Every year, 18 million birds crash in Germany as a result of a collision with glass. In the meantime, this has become one of the biggest problems for our bird world, as building with glass has become an increasing trend.
Birds cannot recognize transparent glass and only see the environment behind it, which can be interesting for them. This often leads to unchecked collisions with the glass panes. Since some species fly rather low and others rather high, the height of the pane does not matter.
Glass must be made visible so that birds can perceive it as an obstacle. BUND only advises the use of non-transparent markings.
Translucent glass such as milk, pressed or ornamental glass as well as glass bricks can be used very well if only a certain incidence of light and not the entire view is desired.
Facades can be made visible to birds in many ways, e.g. by sun protection systems (Brise soleil) made of materials such as textiles, foils, metal, wood, perforated tarpaulins or opaque glass.

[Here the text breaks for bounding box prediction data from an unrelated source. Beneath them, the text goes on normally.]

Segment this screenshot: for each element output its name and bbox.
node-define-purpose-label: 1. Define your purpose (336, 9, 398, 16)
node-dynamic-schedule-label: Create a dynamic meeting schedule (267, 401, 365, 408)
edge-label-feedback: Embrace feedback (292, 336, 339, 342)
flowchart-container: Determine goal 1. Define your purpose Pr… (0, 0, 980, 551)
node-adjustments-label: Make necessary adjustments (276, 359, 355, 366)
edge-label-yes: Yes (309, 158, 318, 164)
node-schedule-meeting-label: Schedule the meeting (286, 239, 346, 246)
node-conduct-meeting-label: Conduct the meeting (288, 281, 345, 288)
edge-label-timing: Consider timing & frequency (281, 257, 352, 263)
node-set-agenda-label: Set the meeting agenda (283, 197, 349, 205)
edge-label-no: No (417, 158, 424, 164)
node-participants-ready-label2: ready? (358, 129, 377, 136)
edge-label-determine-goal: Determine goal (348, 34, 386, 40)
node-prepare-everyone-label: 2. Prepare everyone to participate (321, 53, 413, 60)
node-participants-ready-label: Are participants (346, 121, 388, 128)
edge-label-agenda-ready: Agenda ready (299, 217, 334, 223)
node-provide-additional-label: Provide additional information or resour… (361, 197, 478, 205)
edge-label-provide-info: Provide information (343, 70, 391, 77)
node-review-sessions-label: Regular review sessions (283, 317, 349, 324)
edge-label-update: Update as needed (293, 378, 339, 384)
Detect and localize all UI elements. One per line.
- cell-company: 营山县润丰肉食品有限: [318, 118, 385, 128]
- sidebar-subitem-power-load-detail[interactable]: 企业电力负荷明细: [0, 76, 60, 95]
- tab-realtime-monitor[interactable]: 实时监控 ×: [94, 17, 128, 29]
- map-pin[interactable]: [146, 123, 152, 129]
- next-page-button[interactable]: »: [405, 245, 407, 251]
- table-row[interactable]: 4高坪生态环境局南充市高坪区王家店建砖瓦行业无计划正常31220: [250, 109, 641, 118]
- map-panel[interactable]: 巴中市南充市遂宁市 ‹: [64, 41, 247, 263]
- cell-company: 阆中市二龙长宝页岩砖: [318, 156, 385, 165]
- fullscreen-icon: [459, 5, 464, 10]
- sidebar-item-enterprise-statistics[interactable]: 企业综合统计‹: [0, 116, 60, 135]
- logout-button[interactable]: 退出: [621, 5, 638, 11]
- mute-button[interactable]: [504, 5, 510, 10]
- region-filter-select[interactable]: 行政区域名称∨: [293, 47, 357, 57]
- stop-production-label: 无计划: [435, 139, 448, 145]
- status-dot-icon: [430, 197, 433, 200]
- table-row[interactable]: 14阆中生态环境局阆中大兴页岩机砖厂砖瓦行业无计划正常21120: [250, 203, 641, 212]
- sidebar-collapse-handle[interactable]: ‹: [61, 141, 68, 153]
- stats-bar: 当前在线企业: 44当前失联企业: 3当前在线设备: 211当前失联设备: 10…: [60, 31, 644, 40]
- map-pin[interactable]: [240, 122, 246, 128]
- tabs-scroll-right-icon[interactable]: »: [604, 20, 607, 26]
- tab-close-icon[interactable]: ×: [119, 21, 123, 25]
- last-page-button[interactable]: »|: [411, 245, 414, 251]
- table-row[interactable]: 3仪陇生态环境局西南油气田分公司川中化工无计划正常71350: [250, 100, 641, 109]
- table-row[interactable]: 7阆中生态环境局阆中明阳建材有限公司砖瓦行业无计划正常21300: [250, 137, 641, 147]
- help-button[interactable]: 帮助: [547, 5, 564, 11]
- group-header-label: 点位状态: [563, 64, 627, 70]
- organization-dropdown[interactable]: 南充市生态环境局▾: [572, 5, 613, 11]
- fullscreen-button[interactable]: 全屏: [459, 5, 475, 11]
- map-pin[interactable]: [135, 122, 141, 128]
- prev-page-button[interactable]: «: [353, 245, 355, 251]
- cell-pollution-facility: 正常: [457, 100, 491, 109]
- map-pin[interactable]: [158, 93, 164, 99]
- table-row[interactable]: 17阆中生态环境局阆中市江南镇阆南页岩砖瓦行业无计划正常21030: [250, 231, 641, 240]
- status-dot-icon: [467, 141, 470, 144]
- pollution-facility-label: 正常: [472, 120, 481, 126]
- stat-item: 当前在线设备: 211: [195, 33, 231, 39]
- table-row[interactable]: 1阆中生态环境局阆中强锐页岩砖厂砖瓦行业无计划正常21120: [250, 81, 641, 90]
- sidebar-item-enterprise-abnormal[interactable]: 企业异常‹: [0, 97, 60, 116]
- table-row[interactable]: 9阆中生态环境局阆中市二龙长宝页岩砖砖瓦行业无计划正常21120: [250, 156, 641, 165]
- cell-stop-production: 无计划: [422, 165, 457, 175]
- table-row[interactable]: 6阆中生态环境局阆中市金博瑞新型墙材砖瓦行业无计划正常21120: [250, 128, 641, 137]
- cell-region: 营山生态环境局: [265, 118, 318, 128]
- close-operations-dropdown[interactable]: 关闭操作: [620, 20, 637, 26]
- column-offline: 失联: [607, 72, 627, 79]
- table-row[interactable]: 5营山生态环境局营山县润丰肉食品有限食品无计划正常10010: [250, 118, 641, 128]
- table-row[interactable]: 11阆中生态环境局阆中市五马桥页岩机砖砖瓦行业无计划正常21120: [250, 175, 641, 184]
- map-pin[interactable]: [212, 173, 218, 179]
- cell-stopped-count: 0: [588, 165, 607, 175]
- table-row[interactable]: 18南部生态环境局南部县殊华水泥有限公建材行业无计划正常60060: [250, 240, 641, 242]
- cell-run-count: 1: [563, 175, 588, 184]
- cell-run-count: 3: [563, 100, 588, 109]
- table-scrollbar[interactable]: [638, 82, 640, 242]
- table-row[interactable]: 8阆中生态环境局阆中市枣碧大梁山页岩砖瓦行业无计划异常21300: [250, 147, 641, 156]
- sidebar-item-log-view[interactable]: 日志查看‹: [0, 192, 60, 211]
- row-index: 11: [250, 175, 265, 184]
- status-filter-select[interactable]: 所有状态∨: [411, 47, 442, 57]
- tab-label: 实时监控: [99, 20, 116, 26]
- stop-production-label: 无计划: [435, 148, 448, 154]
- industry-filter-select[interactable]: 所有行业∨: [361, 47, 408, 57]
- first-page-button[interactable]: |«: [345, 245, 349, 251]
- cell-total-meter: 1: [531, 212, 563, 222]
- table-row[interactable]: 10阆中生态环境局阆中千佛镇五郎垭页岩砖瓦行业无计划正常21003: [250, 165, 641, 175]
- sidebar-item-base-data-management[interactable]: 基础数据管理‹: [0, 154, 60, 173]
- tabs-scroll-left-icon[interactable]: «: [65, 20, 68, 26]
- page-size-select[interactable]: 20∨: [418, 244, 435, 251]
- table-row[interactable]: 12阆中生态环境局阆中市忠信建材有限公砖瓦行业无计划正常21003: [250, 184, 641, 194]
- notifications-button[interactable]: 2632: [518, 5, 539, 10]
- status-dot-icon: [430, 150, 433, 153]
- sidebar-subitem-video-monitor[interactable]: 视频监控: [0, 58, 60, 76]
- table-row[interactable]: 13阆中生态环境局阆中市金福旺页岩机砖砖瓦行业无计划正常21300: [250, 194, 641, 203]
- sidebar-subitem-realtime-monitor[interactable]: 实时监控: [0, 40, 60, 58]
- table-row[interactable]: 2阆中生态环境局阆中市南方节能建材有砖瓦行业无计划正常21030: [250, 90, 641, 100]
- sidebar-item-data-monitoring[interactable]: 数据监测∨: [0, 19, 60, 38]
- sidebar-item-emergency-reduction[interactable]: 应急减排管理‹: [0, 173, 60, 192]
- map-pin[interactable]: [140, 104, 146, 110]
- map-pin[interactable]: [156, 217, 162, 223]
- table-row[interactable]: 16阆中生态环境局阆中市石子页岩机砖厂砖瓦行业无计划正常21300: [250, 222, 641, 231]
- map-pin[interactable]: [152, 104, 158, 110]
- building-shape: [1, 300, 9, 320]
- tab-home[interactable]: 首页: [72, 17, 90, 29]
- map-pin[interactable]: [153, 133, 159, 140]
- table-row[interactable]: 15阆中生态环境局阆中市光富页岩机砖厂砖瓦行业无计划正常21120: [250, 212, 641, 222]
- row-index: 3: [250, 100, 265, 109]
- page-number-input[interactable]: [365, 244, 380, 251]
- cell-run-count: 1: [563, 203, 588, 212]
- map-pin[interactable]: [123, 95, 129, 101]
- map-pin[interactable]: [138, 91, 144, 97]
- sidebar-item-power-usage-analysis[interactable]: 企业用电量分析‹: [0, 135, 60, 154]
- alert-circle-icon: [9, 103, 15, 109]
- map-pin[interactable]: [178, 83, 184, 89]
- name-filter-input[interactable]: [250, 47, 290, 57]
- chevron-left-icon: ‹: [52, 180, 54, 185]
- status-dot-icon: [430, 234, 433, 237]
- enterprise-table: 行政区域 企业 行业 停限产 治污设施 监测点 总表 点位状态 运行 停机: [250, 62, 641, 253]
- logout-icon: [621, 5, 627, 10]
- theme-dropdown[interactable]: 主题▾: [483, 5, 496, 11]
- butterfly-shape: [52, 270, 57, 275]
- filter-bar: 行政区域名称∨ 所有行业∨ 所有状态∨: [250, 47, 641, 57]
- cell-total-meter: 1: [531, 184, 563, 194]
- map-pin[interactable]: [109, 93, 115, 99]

If reflective or transparent glass is nevertheless to be used, care should be taken to ensure that the markings for full protection are applied to both sides of free-standing glass panes (e.g. passenger shelters).
For private use, fly screens, waterproof glass paints or curtains with cords are an inexpensive alternative.
The “bird friendliness” of the samples is classified by the number of wild birds flying in a flight tunnel to the sample disc instead of the reference disc. BUND recommends the “highly effective” patterns as listed in the following examples:
Dots on the Eifelplatz in Cologne:
Pattern on a noise barrier at a residential complex in Düsseldorf:
Individually designed patterns
You can see bird silhouettes everywhere, but they don’t help against bird strike. Although they are a selective obstacle, they still cannot perceive the rest of the glass. The colour of the silhouettes doesn’t matter either.
They also do not act as predators as desired and do not frighten the birds, so they would avoid the panes. This theory has already been refuted several times. The only effective variant is, if they are stuck with a distance of 10 cm on the whole surface.
Since UV light is not visible to all bird species, UV reflective patterns do not provide sufficient protection. In artificial lighting, in the evening and at night, UV light cannot be reflected and under certain lighting conditions the reflections of the markings are superimposed by the reflections of the panes.
Further detailed information can be found in the BUND brochure “Vogelschlag an Glas“.